The other Hawazin captives would have Shayma to thank for their lives and their freedom, though they would forfeit their thousands of camels and other livestock, which Muhammad now parceled out as bonuses. A hundred camels each went to leading Meccans like abu-Sufyan and his son Muawiya, fifty each to the heads of Beduin tribes allied with Mecca, and so on down the line of status for “all those whose hearts were to be won over.” If there had been any doubt that allegiance to Muhammad was to the direct advantage of his former opponents, the sheer size and number of these bonuses dispelled it. Where they had expected to be subordinated, they now found themselves unexpectedly advantaged, and accepted Muhammad all the more willingly as a result.

Muhammad marched on to Taif, but quickly concluded that time and political momentum would deal with Malik better than a siege of the well-fortified city. With Mecca’s surrender, Taifan resistance was no longer a practical option. Sure enough, Malik would acknowledge this ten months later, when Taif formally accepted Muhammad’s authority.

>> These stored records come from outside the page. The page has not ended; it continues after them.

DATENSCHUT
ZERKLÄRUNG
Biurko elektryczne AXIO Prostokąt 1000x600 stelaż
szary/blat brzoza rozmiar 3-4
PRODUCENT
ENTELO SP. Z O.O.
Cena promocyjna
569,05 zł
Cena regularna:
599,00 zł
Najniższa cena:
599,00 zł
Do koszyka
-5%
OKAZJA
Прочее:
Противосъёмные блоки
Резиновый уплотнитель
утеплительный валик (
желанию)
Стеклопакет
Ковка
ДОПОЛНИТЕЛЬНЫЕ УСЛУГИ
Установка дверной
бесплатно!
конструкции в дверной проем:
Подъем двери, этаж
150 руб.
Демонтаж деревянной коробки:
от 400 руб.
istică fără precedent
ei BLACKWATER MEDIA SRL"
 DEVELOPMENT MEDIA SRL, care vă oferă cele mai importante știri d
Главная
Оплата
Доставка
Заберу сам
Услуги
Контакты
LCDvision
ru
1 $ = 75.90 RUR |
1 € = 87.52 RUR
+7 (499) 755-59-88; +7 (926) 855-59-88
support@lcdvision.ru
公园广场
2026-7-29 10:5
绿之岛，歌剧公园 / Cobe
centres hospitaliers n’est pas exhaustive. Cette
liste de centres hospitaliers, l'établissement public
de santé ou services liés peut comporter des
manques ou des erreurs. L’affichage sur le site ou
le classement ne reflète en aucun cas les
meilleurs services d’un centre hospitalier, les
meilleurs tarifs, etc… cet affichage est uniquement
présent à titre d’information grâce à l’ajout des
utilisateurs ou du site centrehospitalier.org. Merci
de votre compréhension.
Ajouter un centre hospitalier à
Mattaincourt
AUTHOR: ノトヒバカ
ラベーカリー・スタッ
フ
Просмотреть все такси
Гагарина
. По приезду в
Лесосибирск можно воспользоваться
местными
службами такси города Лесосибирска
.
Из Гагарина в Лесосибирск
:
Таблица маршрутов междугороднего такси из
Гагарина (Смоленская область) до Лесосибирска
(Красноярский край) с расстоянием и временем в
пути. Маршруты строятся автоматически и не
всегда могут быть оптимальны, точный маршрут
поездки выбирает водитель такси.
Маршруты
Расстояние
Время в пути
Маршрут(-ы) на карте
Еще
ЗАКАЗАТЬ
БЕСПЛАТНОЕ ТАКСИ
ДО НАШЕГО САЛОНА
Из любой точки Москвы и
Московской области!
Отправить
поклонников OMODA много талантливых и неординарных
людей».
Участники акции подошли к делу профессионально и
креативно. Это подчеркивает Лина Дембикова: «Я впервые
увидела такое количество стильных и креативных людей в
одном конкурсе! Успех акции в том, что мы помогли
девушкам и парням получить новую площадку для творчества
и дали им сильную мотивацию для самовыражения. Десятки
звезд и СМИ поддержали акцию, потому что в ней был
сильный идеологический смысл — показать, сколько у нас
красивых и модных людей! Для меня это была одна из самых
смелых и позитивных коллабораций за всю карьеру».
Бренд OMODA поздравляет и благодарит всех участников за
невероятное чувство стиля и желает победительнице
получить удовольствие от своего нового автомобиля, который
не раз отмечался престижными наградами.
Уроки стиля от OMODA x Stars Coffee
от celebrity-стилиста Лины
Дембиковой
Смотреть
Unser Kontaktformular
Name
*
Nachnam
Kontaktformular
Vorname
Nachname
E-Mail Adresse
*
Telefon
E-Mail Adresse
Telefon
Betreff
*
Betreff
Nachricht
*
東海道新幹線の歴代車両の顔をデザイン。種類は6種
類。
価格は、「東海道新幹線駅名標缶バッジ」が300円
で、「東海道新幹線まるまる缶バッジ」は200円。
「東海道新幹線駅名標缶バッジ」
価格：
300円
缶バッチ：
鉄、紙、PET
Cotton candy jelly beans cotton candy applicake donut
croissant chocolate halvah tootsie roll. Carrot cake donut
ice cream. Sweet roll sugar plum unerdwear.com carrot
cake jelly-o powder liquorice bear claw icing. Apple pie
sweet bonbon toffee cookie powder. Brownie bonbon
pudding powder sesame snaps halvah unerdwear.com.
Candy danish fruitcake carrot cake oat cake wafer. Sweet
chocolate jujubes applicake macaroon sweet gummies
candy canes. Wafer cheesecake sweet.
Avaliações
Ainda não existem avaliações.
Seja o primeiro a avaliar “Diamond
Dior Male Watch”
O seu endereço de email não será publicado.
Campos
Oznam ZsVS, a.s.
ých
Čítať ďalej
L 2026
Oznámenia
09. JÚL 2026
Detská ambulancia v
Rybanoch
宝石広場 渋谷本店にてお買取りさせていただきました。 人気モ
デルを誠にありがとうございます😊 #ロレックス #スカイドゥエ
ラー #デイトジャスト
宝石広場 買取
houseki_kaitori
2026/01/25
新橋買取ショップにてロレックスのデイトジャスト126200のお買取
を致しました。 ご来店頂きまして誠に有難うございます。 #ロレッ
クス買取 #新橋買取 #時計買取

Malik had been correct in one thing, however: if Muhammad wanted, he could now have declared himself the king of Mecca— indeed of the whole of the Hijaz region. He had been acclaimed; he had received the pledges of allegiance; he was in a more powerful position than anyone in living memory. Yet having done all this, he did none of the things a conquered people might expect. He did not build a mosque in Mecca right by the Kaaba, nor did he build a palace and set up court. He did not even declare Mecca his new capital. In fact he did not move back there at all. Just two months after those four columns of men had marched with him into the city, most of them marched out again, and followed him the two hundred miles back to Medina.

I

t seems as though he must have struggled with this decision. If his heart lay with one city, his soul lay with the other, though it would be hard to say which was which. Mecca was the city of the Kaaba sanctuary, but Medina was the city that had given him sanctuary. While Mecca was his birthplace, Medina could be seen as the place of his rebirth. His vision had been born in one, but had come to fruition in the other. Surely there was no way to choose between them.